### PROBLEM REQUIREMENTS
The answer must be a single number: the count of lines in these records that hold "dans".

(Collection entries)
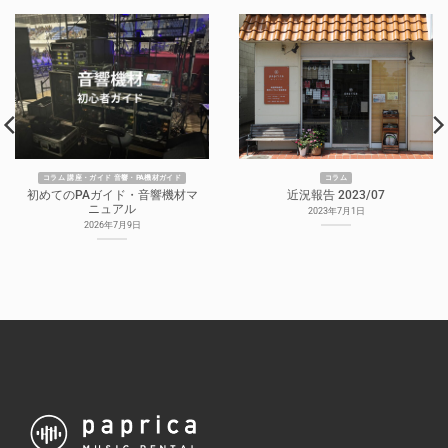
コラム 講座・ガイド 音響・PA機材ガイド
コラム
初めてのPAガイド・音響機材マ
近況報告 2023/07
ニュアル
2023年7月1日
2026年7月9日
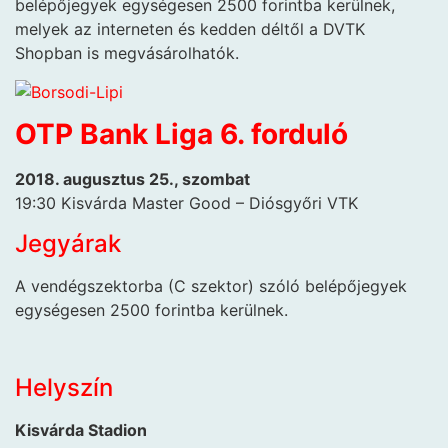
belépőjegyek egységesen 2500 forintba kerülnek,
melyek az interneten és kedden déltől a DVTK
Shopban is megvásárolhatók.
OTP Bank Liga 6. forduló
2018. augusztus 25., szombat
19:30 Kisvárda Master Good – Diósgyőri VTK
Jegyárak
A vendégszektorba (C szektor) szóló belépőjegyek
egységesen 2500 forintba kerülnek.
Helyszín
Kisvárda Stadion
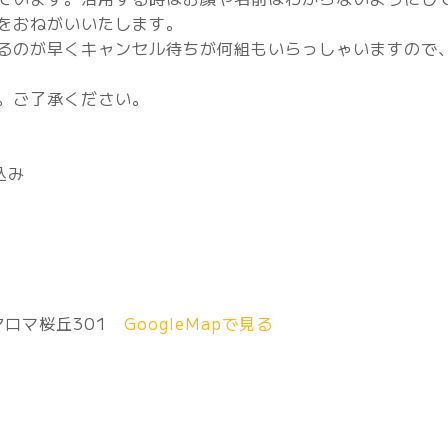
をおねがいいたします。
るのが早くキャンセル待ちが何組もいらっしゃいますので
。ご了承ください。
込み
アロマ桜丘301
GoogleMapで見る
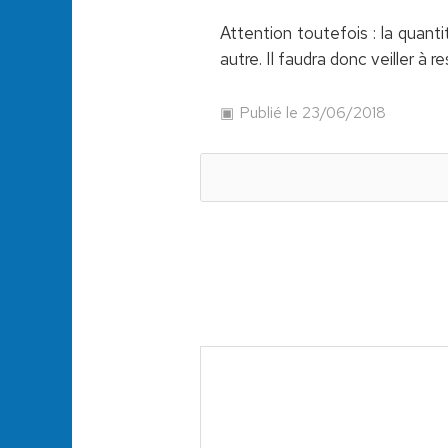
Attention toutefois : la quan
autre. Il faudra donc veiller à
Publié le 23/06/2018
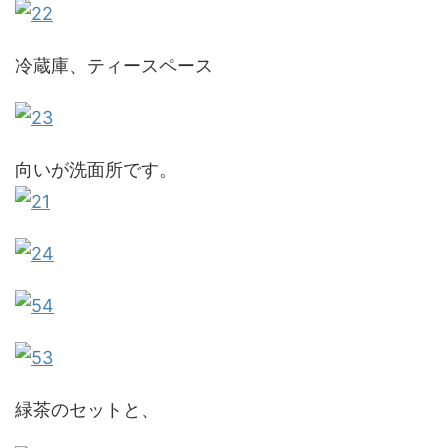
冷蔵庫、ティースペース
向いが洗面所です。
緑茶のセットと、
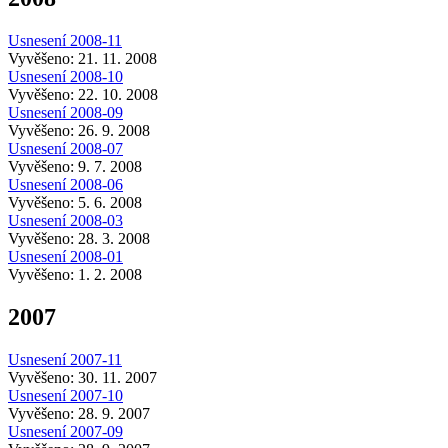
Usnesení 2008-11
Vyvěšeno: 21. 11. 2008
Usnesení 2008-10
Vyvěšeno: 22. 10. 2008
Usnesení 2008-09
Vyvěšeno: 26. 9. 2008
Usnesení 2008-07
Vyvěšeno: 9. 7. 2008
Usnesení 2008-06
Vyvěšeno: 5. 6. 2008
Usnesení 2008-03
Vyvěšeno: 28. 3. 2008
Usnesení 2008-01
Vyvěšeno: 1. 2. 2008
2007
Usnesení 2007-11
Vyvěšeno: 30. 11. 2007
Usnesení 2007-10
Vyvěšeno: 28. 9. 2007
Usnesení 2007-09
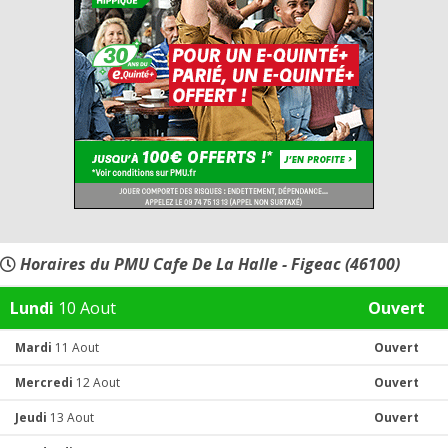
Horaires du PMU Cafe De La Halle - Figeac (46100)
Lundi
10 Aout
Ouvert
Mardi
11 Aout
Ouvert
Mercredi
12 Aout
Ouvert
Jeudi
13 Aout
Ouvert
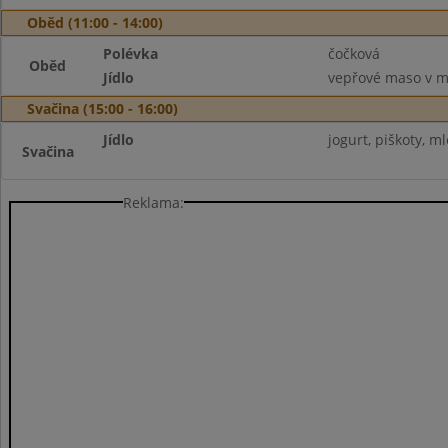
Oběd (11:00 - 14:00)
Polévka
čočková
Oběd
Jídlo
vepřové maso v mr
Svačina (15:00 - 16:00)
Jídlo
jogurt, piškoty, m
Svačina
Reklama:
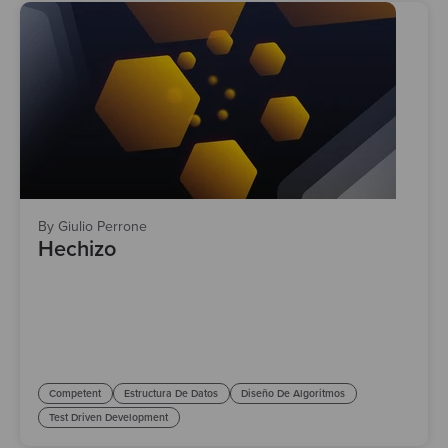
By Giulio Perrone
Hechizo
Competent
Estructura De Datos
Diseño De Algoritmos
Test Driven Development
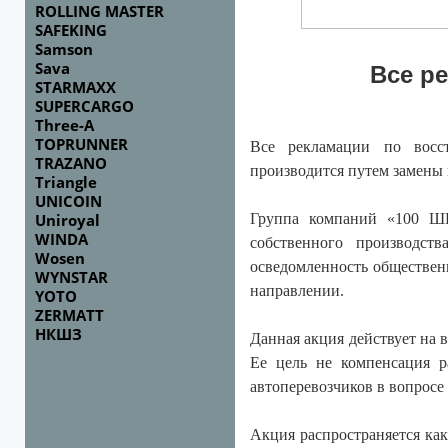
ROLLING MASTER
SAFEKING
Samson
Sava
Все р
STARMAXX
SUPERCARGO
Three-A
TOPRUNNER
Все рекламации по восс
TRAZANO
производится путем замены
Triangle
UNICOIN
Uniroyal
Группа компаний «100 Ш
WINDA
собственного производст
Wosen
осведомленность общественн
WYNSTAR
направлении.
YOTO
ZERMATT
НКШЗ
Данная акция действует на
Ее цель не компенсация р
автоперевозчиков в вопросе
Акция распространяется ка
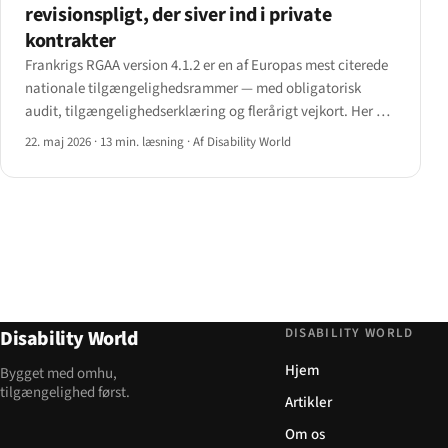
revisionspligt, der siver ind i private
kontrakter
Frankrigs RGAA version 4.1.2 er en af Europas mest citerede
nationale tilgængelighedsrammer — med obligatorisk
audit, tilgængelighedserklæring og flerårigt vejkort. Her er
det fulde billede for 2026.
22. maj 2026
·
13 min. læsning
·
Af Disability World
DISABILITY WORLD
Disability World
Hjem
Bygget med omhu,
tilgængelighed først.
Artikler
Om os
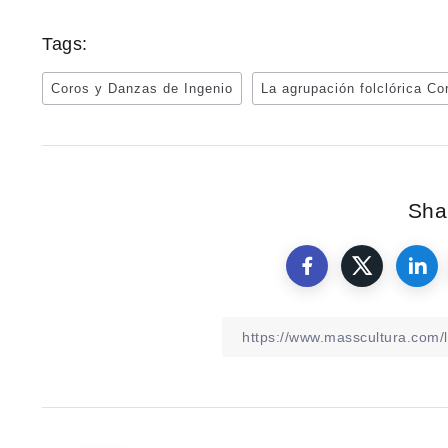
Tags:
Coros y Danzas de Ingenio
La agrupación folclórica Co
Shar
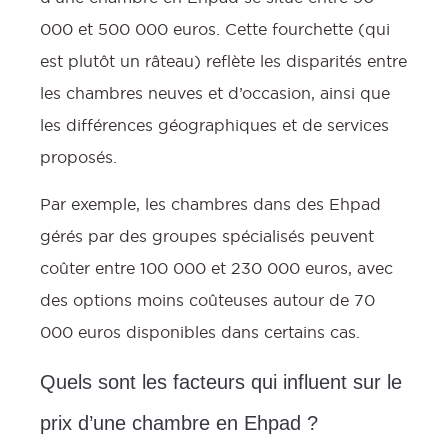
000 et 500 000 euros. Cette fourchette (qui
est plutôt un râteau) reflète les disparités entre
les chambres neuves et d’occasion, ainsi que
les différences géographiques et de services
proposés.
Par exemple, les chambres dans des Ehpad
gérés par des groupes spécialisés peuvent
coûter entre 100 000 et 230 000 euros, avec
des options moins coûteuses autour de 70
000 euros disponibles dans certains cas.
Quels sont les facteurs qui influent sur le
prix d’une chambre en Ehpad ?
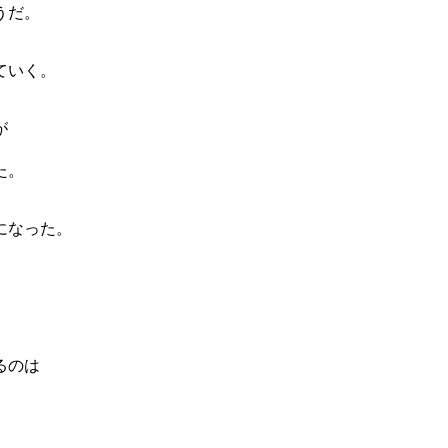
うだ。
ていく。
が
た。
になった。
、
るのは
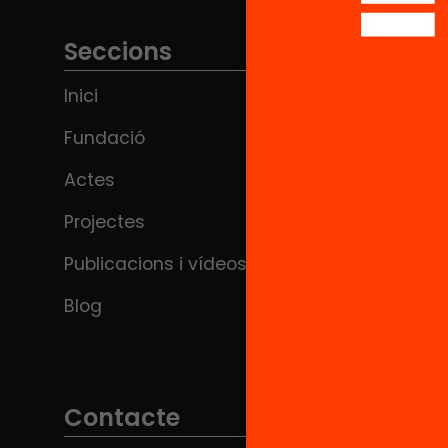
Seccions
Inici
Fundació
Actes
Projectes
Publicacions i vídeos
Blog
Contacte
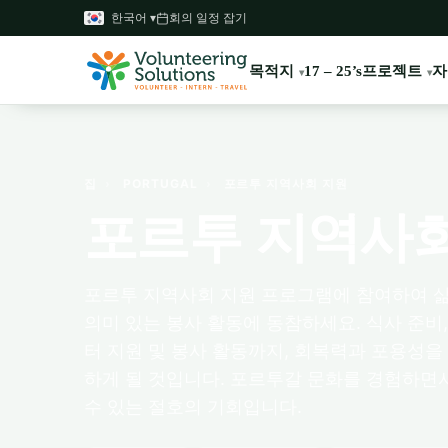
한국어 ▾
회의 일정 잡기
목적지
프로젝트
자
17 – 25’s
집
›
PORTUGAL
›
포르투 지역사회 지원
포르투 지역사회
포르투 지역사회 지원 프로그램에 참여하여 
의미 있는 봉사 활동에 동참하세요. 식사 준비,
터 지원 및 봉사 활동까지, 회복력과 포용성을
하게 될 것입니다. 포르투갈 문화를 경험하면
수 있는 절호의 기회입니다.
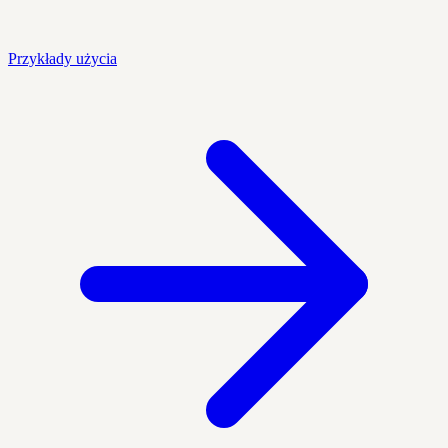
Przykłady użycia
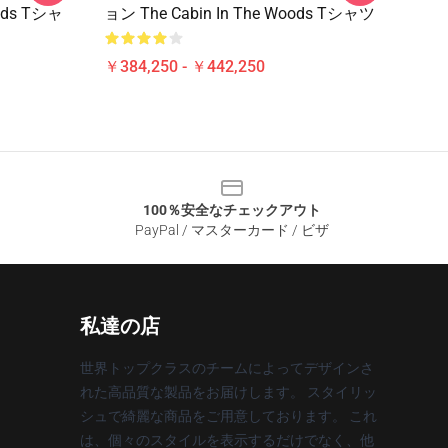
ods Tシャ
ョン The Cabin In The Woods Tシャツ
￥384,250 - ￥442,250
100％安全なチェックアウト
PayPal / マスターカード / ビザ
私達の店
世界トップクラスのチームによってデザインさ
れた高品質な製品をお届けします。 スタイリッ
シュで綺麗な商品をご用意しております。 これ
は、個々のスタイルを表示するだけでなく、他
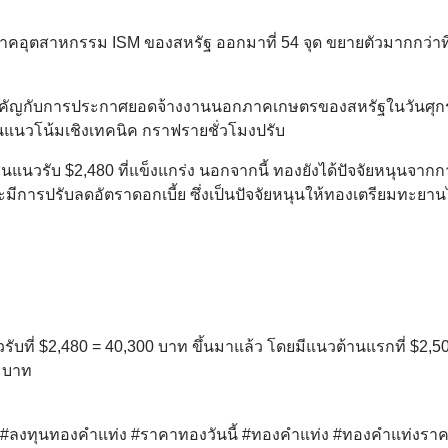
นีภาคอุตสาหกรรม ISM ของสหรัฐ ออกมาที่ 54 จุด ขยายตัวมากกว่าท
สำคัญกับการประกาศยอดจ้างงานนอกภาคเกษตรของสหรัฐในวันศุกร์
านแนวโน้มเชิงเทคนิค กราฟรายชั่วโมงปรับ
โซนแนวรับ $2,480 ที่แข็งแกร่ง นอกจากนี้ ทองยังได้ปัจจัยหนุนจาก
ะมีการปรับลดอัตราดอกเบี้ย ซึ่งเป็นปัจจัยหนุนให้ทองเตรียมทะยานไ
วรับที่ $2,480 = 40,300 บาท ขึ้นมาแล้ว โดยมีแนวต้านแรกที่ $2,5
0 บาท
ด์ #ลงทุนทองคำแท่ง #ราคาทองวันนี้ #ทองคำแท่ง #ทองคำแท่งรา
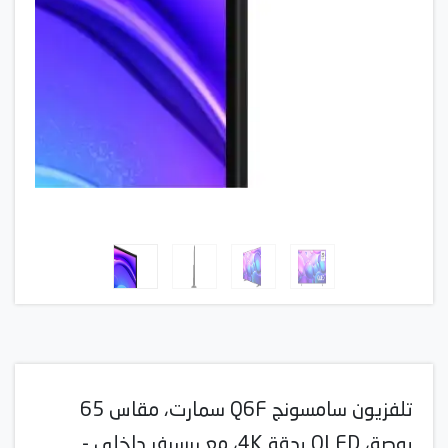
تلفزيون سامسونج Q6F سمارت، مقاس 65
بوصة، QLED بدقة 4K، مع ريسيفر داخلي -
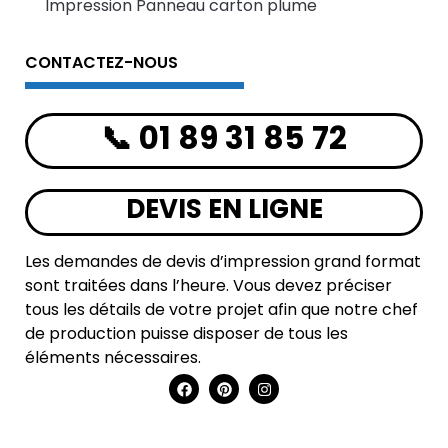
Impression Panneau carton plume
CONTACTEZ-NOUS
📞 01 89 31 85 72
DEVIS EN LIGNE
Les demandes de devis d’impression grand format
sont traitées dans l’heure. Vous devez préciser
tous les détails de votre projet afin que notre chef
de production puisse disposer de tous les
éléments nécessaires.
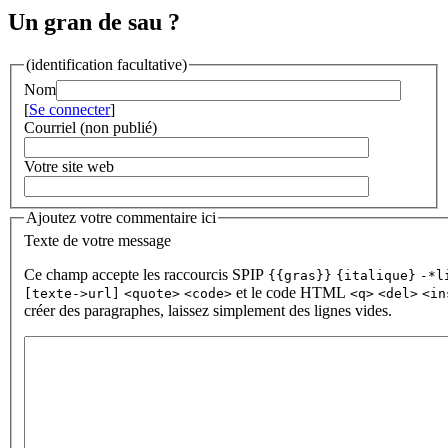
Un gran de sau ?
(identification facultative)
Nom
[
Se connecter
]
Courriel (non publié)
Votre site web
Ajoutez votre commentaire ici
Texte de votre message
Ce champ accepte les raccourcis SPIP
{{gras}}
{italique}
-*l
et le code HTML
[texte->url]
<quote>
<code>
<q>
<del>
<in
créer des paragraphes, laissez simplement des lignes vides.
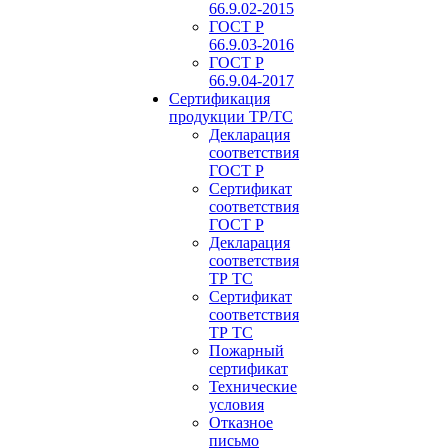
66.9.02-2015
ГОСТ Р
66.9.03-2016
ГОСТ Р
66.9.04-2017
Сертификация
продукции ТР/ТС
Декларация
соответствия
ГОСТ Р
Сертификат
соответствия
ГОСТ Р
Декларация
соответствия
ТР ТС
Сертификат
соответствия
ТР ТС
Пожарный
сертификат
Технические
условия
Отказное
письмо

### TASK ANSWER
3